→ **DIRECTIONS FOR THIS TASK**: Down to the last line, print the data that follows exactly, without its pictures.

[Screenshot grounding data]

>>>>>

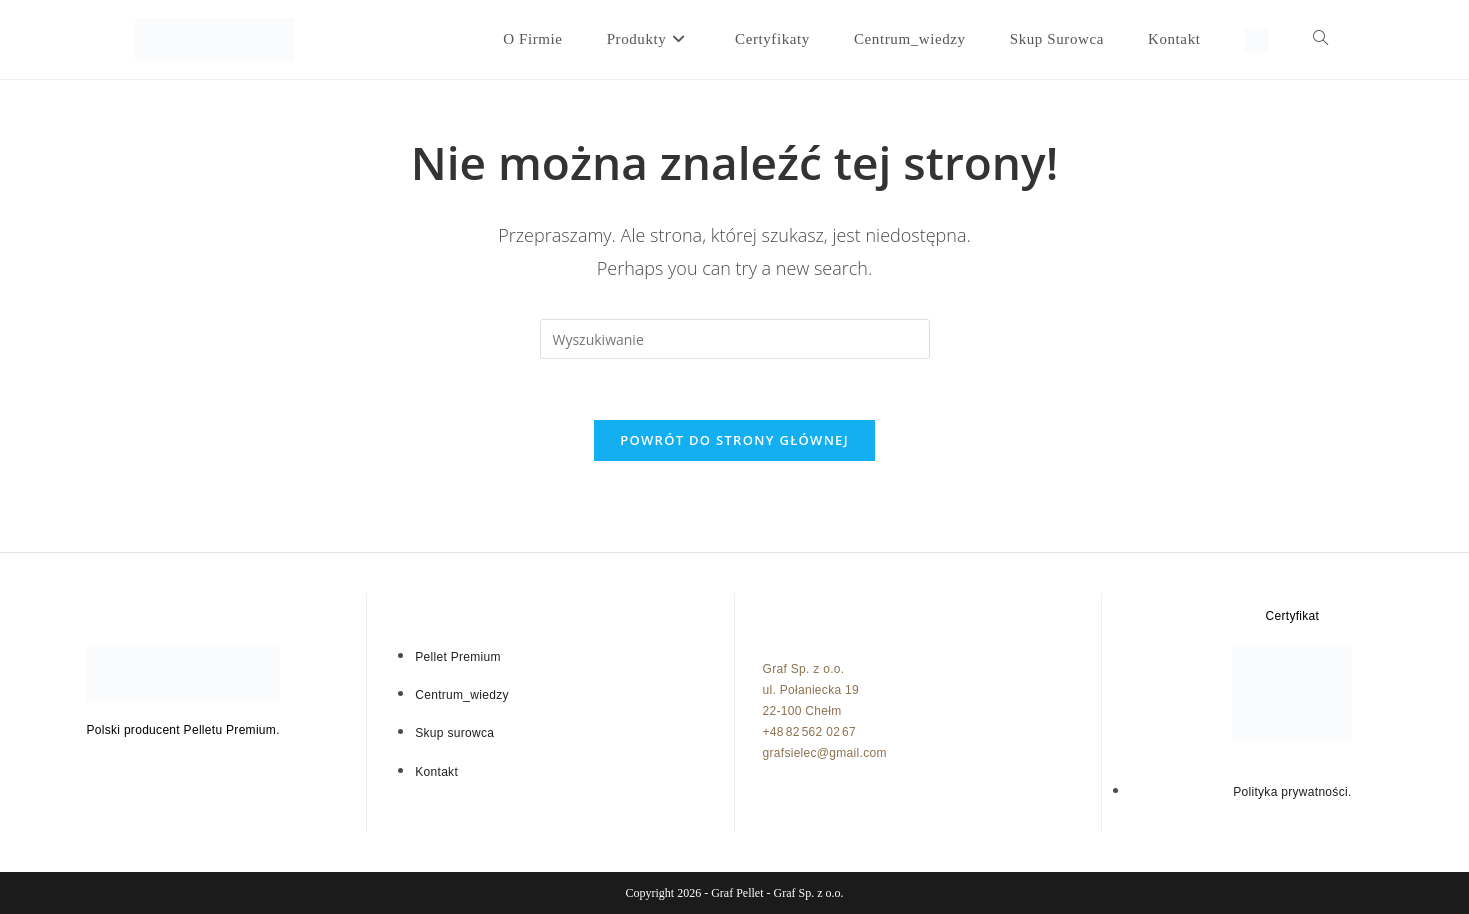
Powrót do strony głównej (734, 440)
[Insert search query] (735, 339)
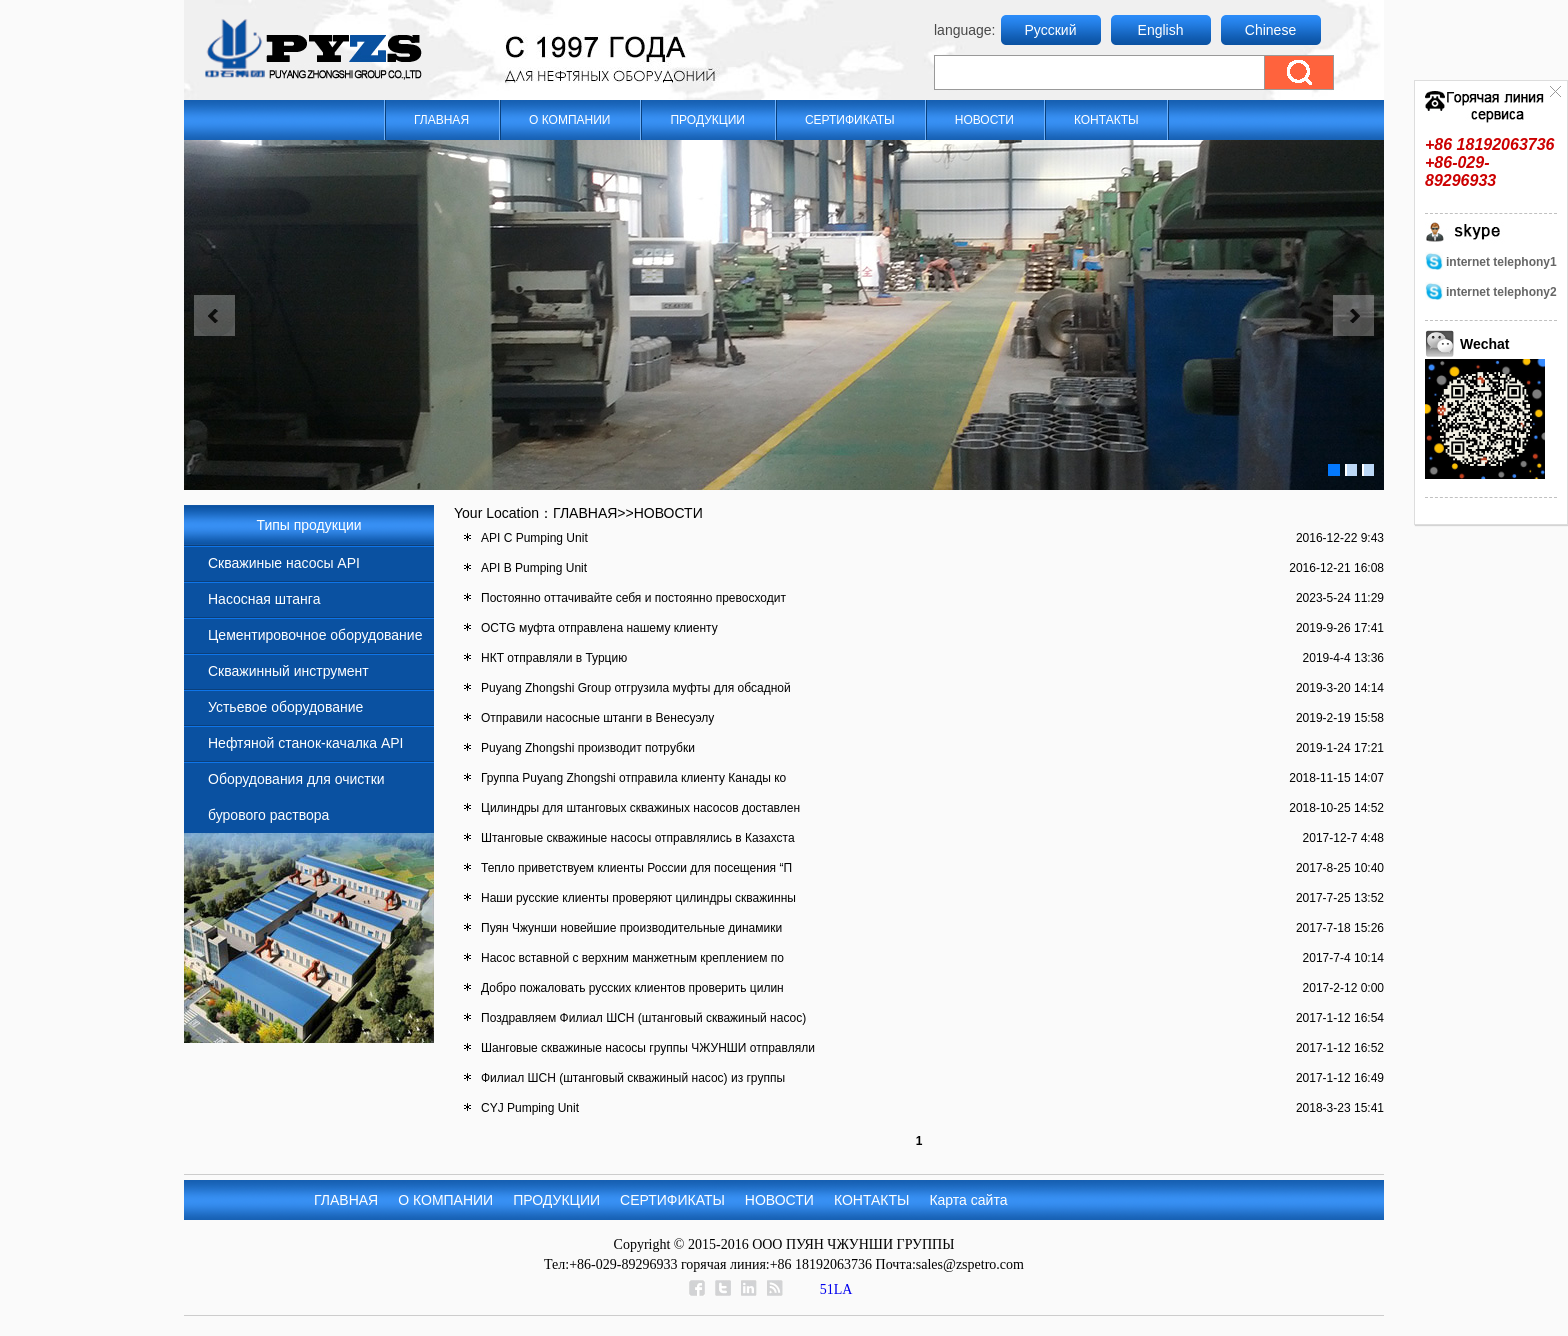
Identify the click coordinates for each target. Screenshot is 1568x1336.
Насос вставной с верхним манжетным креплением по (632, 958)
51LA (836, 1289)
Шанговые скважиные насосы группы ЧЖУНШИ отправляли (648, 1048)
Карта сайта (968, 1200)
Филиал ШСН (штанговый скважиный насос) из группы (633, 1078)
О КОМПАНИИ (569, 120)
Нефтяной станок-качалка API (306, 743)
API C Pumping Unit (534, 538)
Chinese (1270, 30)
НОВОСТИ (984, 120)
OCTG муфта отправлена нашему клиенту (599, 628)
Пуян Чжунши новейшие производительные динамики (631, 928)
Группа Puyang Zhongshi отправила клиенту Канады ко (633, 778)
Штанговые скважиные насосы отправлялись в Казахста (638, 838)
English (1161, 30)
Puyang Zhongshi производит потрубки (588, 748)
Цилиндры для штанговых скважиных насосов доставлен (640, 808)
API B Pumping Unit (534, 568)
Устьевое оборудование (285, 707)
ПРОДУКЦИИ (707, 120)
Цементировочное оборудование (315, 635)
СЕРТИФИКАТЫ (850, 120)
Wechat (1485, 344)
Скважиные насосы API (284, 563)
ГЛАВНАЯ (441, 120)
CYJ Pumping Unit (530, 1108)
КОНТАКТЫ (1106, 120)
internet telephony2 (1501, 292)
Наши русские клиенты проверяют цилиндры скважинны (638, 898)
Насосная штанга (264, 599)
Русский (1051, 30)
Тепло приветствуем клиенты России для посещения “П (636, 868)
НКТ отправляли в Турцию (554, 658)
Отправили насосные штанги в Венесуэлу (597, 718)
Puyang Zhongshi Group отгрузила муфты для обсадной (636, 688)
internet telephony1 (1501, 262)
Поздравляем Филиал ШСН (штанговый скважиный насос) (643, 1018)
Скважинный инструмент (288, 671)
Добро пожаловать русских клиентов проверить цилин (632, 988)
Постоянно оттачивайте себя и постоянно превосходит (633, 598)
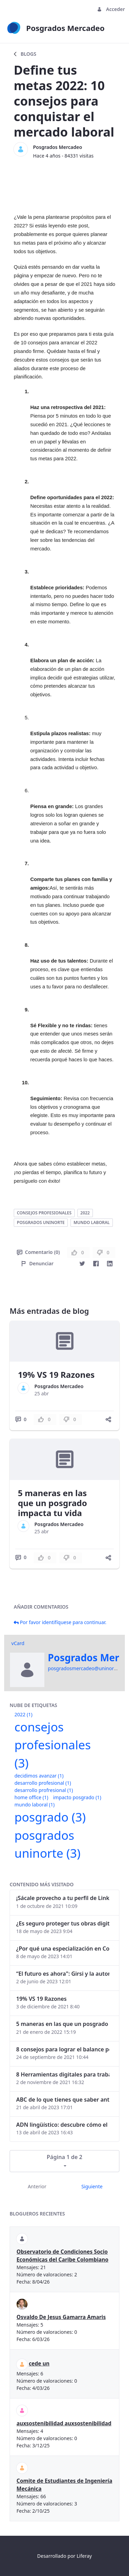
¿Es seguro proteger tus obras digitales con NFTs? (62, 1923)
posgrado (50, 1817)
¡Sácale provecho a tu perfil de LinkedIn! (62, 1898)
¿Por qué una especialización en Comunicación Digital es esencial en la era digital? (62, 1948)
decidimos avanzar (39, 1775)
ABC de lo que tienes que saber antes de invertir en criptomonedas (62, 2099)
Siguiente (92, 2186)
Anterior (37, 2186)
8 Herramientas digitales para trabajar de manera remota (62, 2074)
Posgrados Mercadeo (57, 147)
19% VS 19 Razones (56, 1374)
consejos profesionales (44, 1213)
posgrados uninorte (41, 1222)
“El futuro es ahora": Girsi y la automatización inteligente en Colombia (62, 1973)
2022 (85, 1213)
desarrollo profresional (43, 1790)
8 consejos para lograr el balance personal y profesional (62, 2049)
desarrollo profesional (42, 1783)
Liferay (84, 2556)
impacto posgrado (77, 1797)
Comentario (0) (38, 1252)
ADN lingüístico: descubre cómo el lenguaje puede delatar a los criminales (62, 2124)
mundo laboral (92, 1222)
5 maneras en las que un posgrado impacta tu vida (52, 1502)
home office (31, 1797)
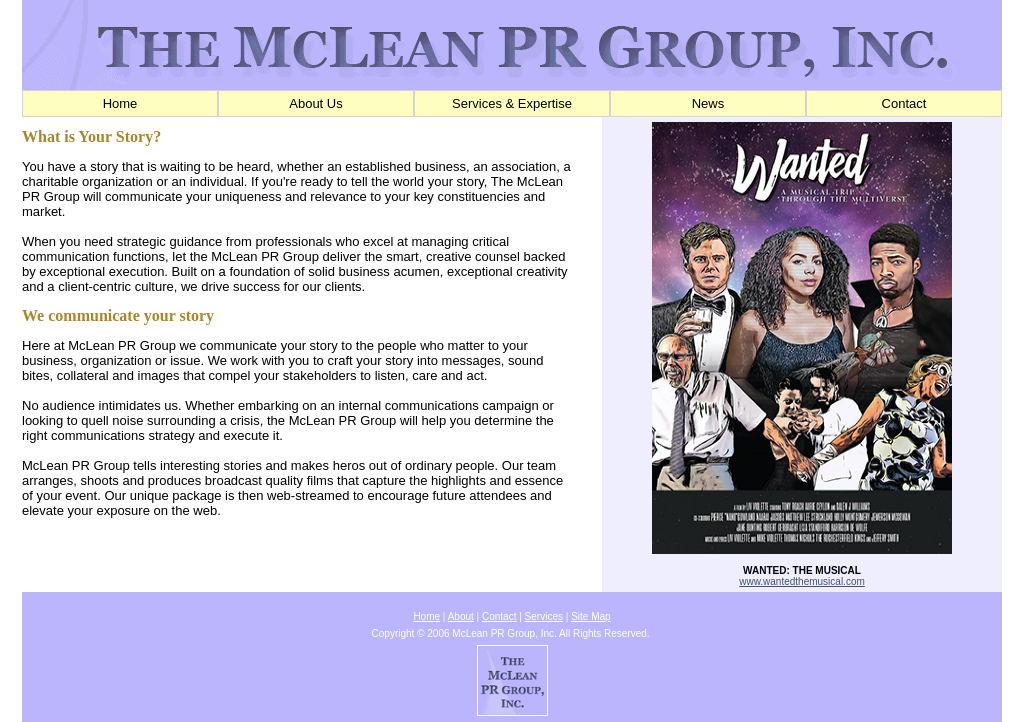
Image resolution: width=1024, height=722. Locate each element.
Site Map (590, 616)
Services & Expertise (512, 103)
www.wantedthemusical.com (802, 581)
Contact (904, 103)
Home (120, 103)
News (708, 103)
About (461, 616)
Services (544, 616)
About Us (315, 103)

<<<<<

→ **ANSWER SPACE**:
Powrót do strony głównej (734, 440)
[Insert search query] (735, 339)
Identify the click coordinates for each target. Screenshot is 1568x1336.
Насос вставной с верхним манжетным креплением по (632, 958)
51LA (836, 1289)
Шанговые скважиные насосы группы ЧЖУНШИ отправляли (648, 1048)
Карта сайта (968, 1200)
Филиал ШСН (штанговый скважиный насос) из группы (633, 1078)
О КОМПАНИИ (569, 120)
Нефтяной станок-качалка API (306, 743)
API C Pumping Unit (534, 538)
Chinese (1270, 30)
НОВОСТИ (984, 120)
OCTG муфта отправлена нашему клиенту (599, 628)
Пуян Чжунши новейшие производительные динамики (631, 928)
Группа Puyang Zhongshi отправила клиенту Канады ко (633, 778)
Штанговые скважиные насосы отправлялись в Казахста (638, 838)
English (1161, 30)
Puyang Zhongshi производит потрубки (588, 748)
Цилиндры для штанговых скважиных насосов доставлен (640, 808)
API B Pumping Unit (534, 568)
Устьевое оборудование (285, 707)
ПРОДУКЦИИ (707, 120)
Цементировочное оборудование (315, 635)
СЕРТИФИКАТЫ (850, 120)
Wechat (1485, 344)
Скважиные насосы API (284, 563)
ГЛАВНАЯ (441, 120)
CYJ Pumping Unit (530, 1108)
КОНТАКТЫ (1106, 120)
internet telephony2 (1501, 292)
Наши русские клиенты проверяют цилиндры скважинны (638, 898)
Насосная штанга (264, 599)
Русский (1051, 30)
Тепло приветствуем клиенты России для посещения “П (636, 868)
НКТ отправляли в Турцию (554, 658)
Отправили насосные штанги в Венесуэлу (597, 718)
Puyang Zhongshi Group отгрузила муфты для обсадной (636, 688)
internet telephony1 (1501, 262)
Поздравляем Филиал ШСН (штанговый скважиный насос) (643, 1018)
Скважинный инструмент (288, 671)
Добро пожаловать русских клиентов проверить цилин (632, 988)
Постоянно оттачивайте себя и постоянно превосходит (633, 598)
¿Es seguro proteger tus obras digitales con NFTs? (62, 1923)
posgrado (50, 1817)
¡Sácale provecho a tu perfil de LinkedIn! (62, 1898)
¿Por qué una especialización en Comunicación Digital es esencial en la era digital? (62, 1948)
decidimos avanzar (39, 1775)
ABC de lo que tienes que saber antes de invertir en criptomonedas (62, 2099)
Siguiente (92, 2186)
Anterior (37, 2186)
8 Herramientas digitales para trabajar de manera remota (62, 2074)
Posgrados Mercadeo (57, 147)
19% VS 19 Razones (56, 1374)
consejos profesionales (44, 1213)
posgrados uninorte (41, 1222)
“El futuro es ahora": Girsi y la automatización inteligente en Colombia (62, 1973)
2022 (85, 1213)
desarrollo profresional (43, 1790)
8 consejos para lograr el balance personal y profesional (62, 2049)
desarrollo profesional (42, 1783)
Liferay (84, 2556)
impacto posgrado (77, 1797)
Comentario (0) (38, 1252)
ADN lingüístico: descubre cómo el lenguaje puede delatar a los criminales (62, 2124)
mundo laboral (92, 1222)
5 maneras en las que un posgrado impacta tu vida (52, 1502)
home office (31, 1797)
Image resolution: width=1024, height=722. Locate each element.
Site Map (590, 616)
Services & Expertise (512, 103)
www.wantedthemusical.com (802, 581)
Contact (904, 103)
Home (120, 103)
News (708, 103)
About (461, 616)
Services (544, 616)
About Us (315, 103)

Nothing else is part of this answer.